You should consider a compromise serious and coordinate an incident response if any of the following is happening:

  • files are being leaked
  • a keylogger or spyware has been detected in a device
  • the infected device is critical for the organization

Possible mitigation steps:

  • if the device is not critical, suggest the client to avoid using the infected device until a thorough investigation has been completed
  • help the client backup and delete the hard disk content and reinstall the system
  • if the forensic capture of the whole hard disk would take too long, and an investigation is needed, we can suggest the client to replace the hard disk
  • if reinstalling the system is not possible, the device should be replaced
  • mobile devices can be reset to factory settings
    • after resetting to factory settings, we should make sure any app or data recovery is not including potential compromise vectors, such as browser extensions, malicious applications, etc.
7. Outputs

The main outputs of advanced threats identification should be evidence like files, emails, screenshots and URLs included in messages or spotted in suspicious connections.

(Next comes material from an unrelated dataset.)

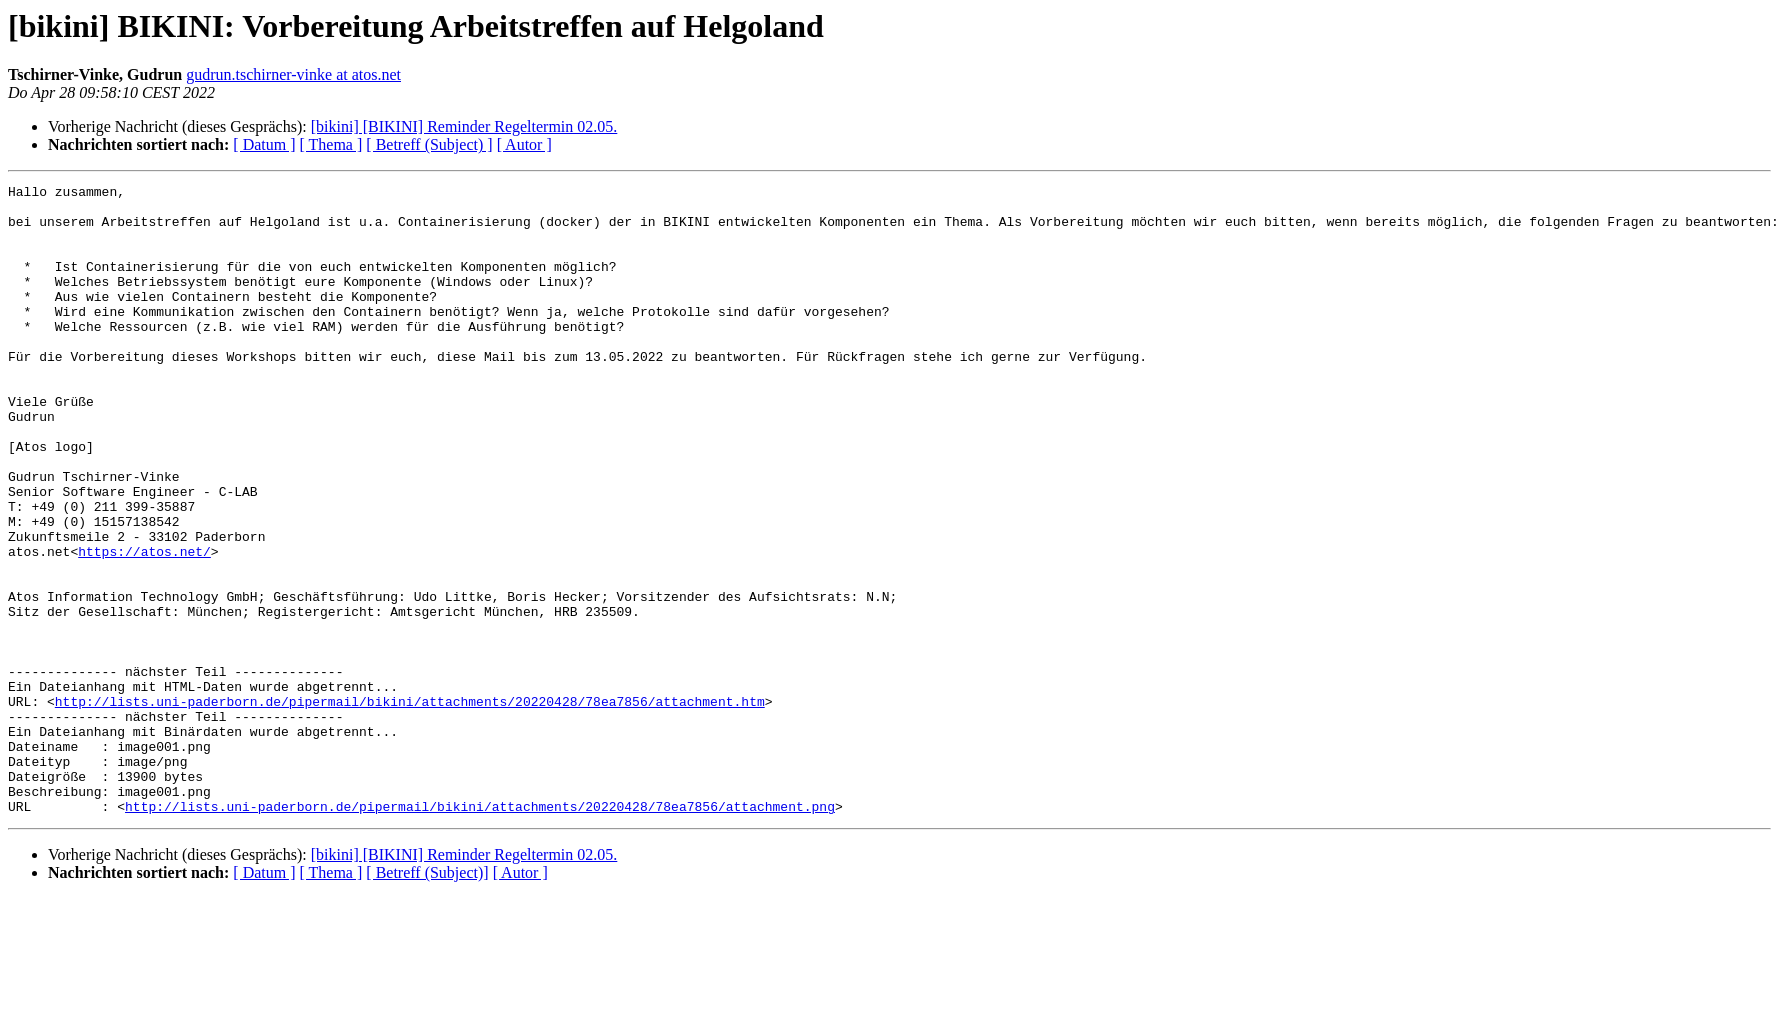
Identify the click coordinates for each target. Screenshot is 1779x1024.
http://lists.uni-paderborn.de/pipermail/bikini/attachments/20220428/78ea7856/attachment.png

  • Identification and initial triage/analysis of suspicious processes, files, and emails (via Anti-Virus scanning results, MISP and VirusTotal information, network traffic analysis, and other research)
  • Useful evidence for further analysis (including hard disk image, memory image, suspicious files, emails, network traffic captures, URLs) - see Article #252: Forensic Handling of Data.
8. Sharing the event on MISP

Ask the client/partner for permission to share the malware indicators with the digital security community.

When permission from client to share the indicators has been obtained, add them to MISP following the instructions in Article #355: How to Add an Event to CiviCERT’s MISP Instance.


Comments

Operational Security

  • An agreement on capturing data in infected devices should be signed with the organization before this step.
  • We should ensure that we have a clear understanding set with the organization on an incidence response plan, points of contact, and process to allow for safe discussions.
  • Dealing with malicious software is risky, we have to be aware of the threats around it, don’t infect ourselves or more machines.
  • Don’t upload files to third-party services (use hashes). Take extreme care with identifying or potentially targeted information.
  • Use VPNs or Tor to search if conducting the search from a country that is highly competitive with the organization’s country, or is known to surveil.